Я беспрепятственно прошла. И, ста­раясь говорить небрежно и властно, велела дяде Саше уебывать. Чтобы духу его не было, когда я вернусь из больницы.

Но у больной матери были другие планы на дядю Сашу, поэтому она, осудив меня, всячески просила про­щения у него, даже не разобравшись толком, что же произошло.

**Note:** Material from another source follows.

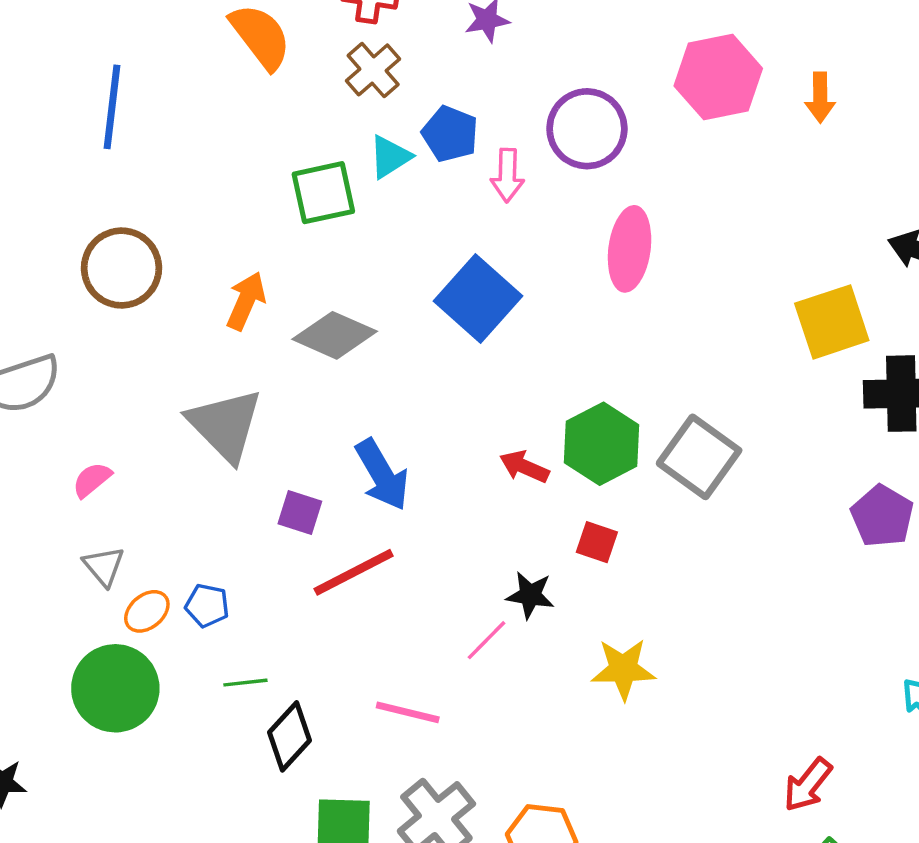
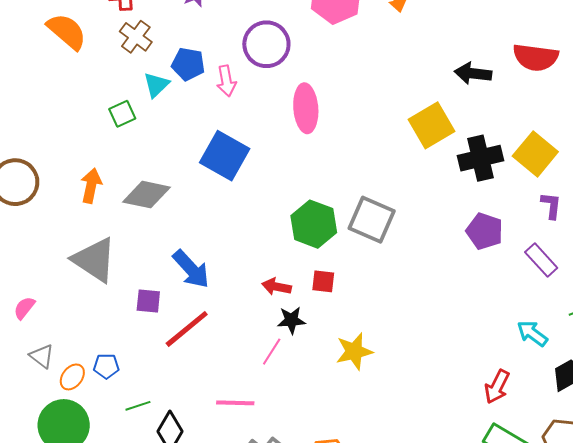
green square: (323, 193) -> (122, 114), size x0.7
red arrow: (524, 467) -> (277, 287), moved
red arrow: (808, 785) -> (497, 387), moved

Он милостиво остался в семье. Но только старался теперь держаться ближе к матери и подальше от меня. В своих снах я приставляла нож для резьбы по дереву к его яйцам. Но сны редко бывают управляемы, по­этому в конце сна он всегда уму­дрялся одержать верх. Он резал мои сухожилия тонкими лезвиями, что­бы я не могла бежать, он имел такие руки, которые цеплялись за меня, даже когда я лишала его жизни. Он умел даже после своей смерти дер­жать меня за горло в темном углу. Он был непобедим.

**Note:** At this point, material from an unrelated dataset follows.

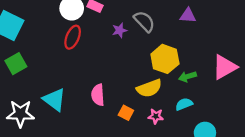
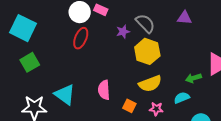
yellow hexagon: (165, 59) -> (147, 51), moved
green arrow: (187, 77) -> (193, 78), moved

Я пью и пишу, пью и пишу, я мешаю шампанское с водкой. Я еду в поезде в Москву и пишу типа сценарий, ну, то есть, даже синопсис, где я в фина­ле убиваю дядю Сашу. Я долго пы­талась придумать способ, но как-то сам по себе возник такой — я всажи­ваю отвертку, огромную отвертку на минус, прямо под кадык дяде Саше. Я выше и сильнее него. Он скуко­живается, как устрица под лимо­ном. Клокочет. Я ликую. Наконец-то я вижу его труп. Вожделенный та­кой, иконописный практически. Ну то есть — такая же изобразительная сила для меня в трупе дяди Саши, как для некоторых — в иконе.

Поезд пошатывает, как обычно, я пью шампанское и водку. В одном стакане. Дописав финал уже ближе к пяти утра, я успокаиваюсь и засы­паю на два часа. В восемь мы уже на Казанском.

Январь, снег, Рождество.

Я приехала с небольшой сумкой, как будто на несколько дней, но на са­мом деле — уже навсегда. И хоть я и буду еще мотаться Краснодар — Москва, Москва — Краснодар, но уже ни капли краснодарской крови во мне не останется.

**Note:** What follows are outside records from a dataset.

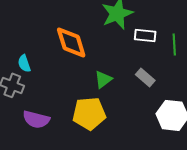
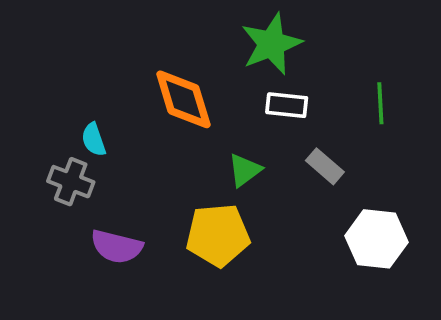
white rectangle: (145, 35) -> (287, 105), moved

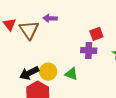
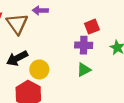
black arrow: (29, 73) -> (17, 58), moved
green triangle: (71, 74) -> (84, 70), moved, turned -48

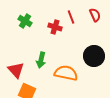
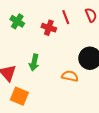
orange semicircle: (66, 73) -> (70, 76), moved, size x0.7

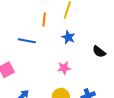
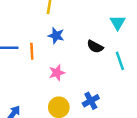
orange line: (44, 20) -> (32, 51), moved

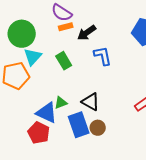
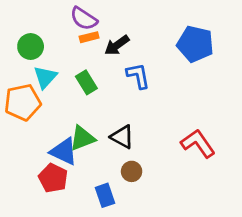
green circle: (22, 34) -> (31, 47), size x0.7
green triangle: (61, 103) -> (82, 138), size x1.5
blue rectangle: (79, 125) -> (105, 195), moved, size x0.7

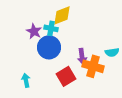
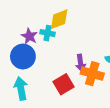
blue circle: (49, 47) -> (23, 57), moved
cyan arrow: (26, 80) -> (21, 88), size x1.5

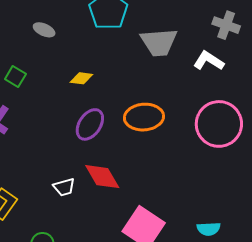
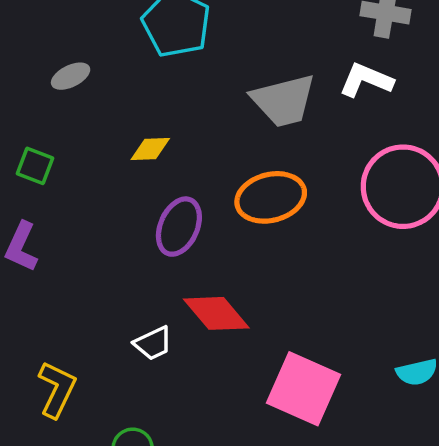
gray ellipse: (44, 30) -> (71, 76), turned -40
gray trapezoid: (159, 42) -> (284, 101), moved

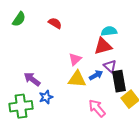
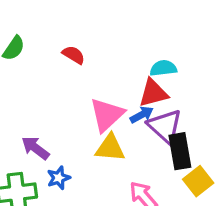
pink triangle: (75, 59) -> (107, 115), size x1.6
purple triangle: (110, 66) -> (165, 126), size x1.6
blue arrow: (96, 75) -> (142, 115), moved

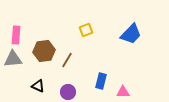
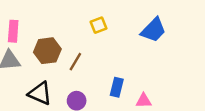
black triangle: (38, 86) -> (40, 93), size x1.5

Я уезжала из +15, а здесь метель, и это мне безумно нравится. Я пья­на немного, и мне кажется классным то, что снег залетает мне за шиво­рот сзади. Я бы могла пройти сейчас пешком через всю Москву и не ску­кожиться. Я чувствую себя так, как если бы удачно сбежала из Матрос­ской тишины и сменила лицо.

Меня здесь не знают. Не знают! Не знают!

Я иду, улыбаюсь, и все думают, на­верное, что я милая, хорошая.

Я встречаюсь с людьми, знакомлюсь, говорю о делах, и никто даже пред­положить не может, кто я вообще. Это бесконечно пьянило меня.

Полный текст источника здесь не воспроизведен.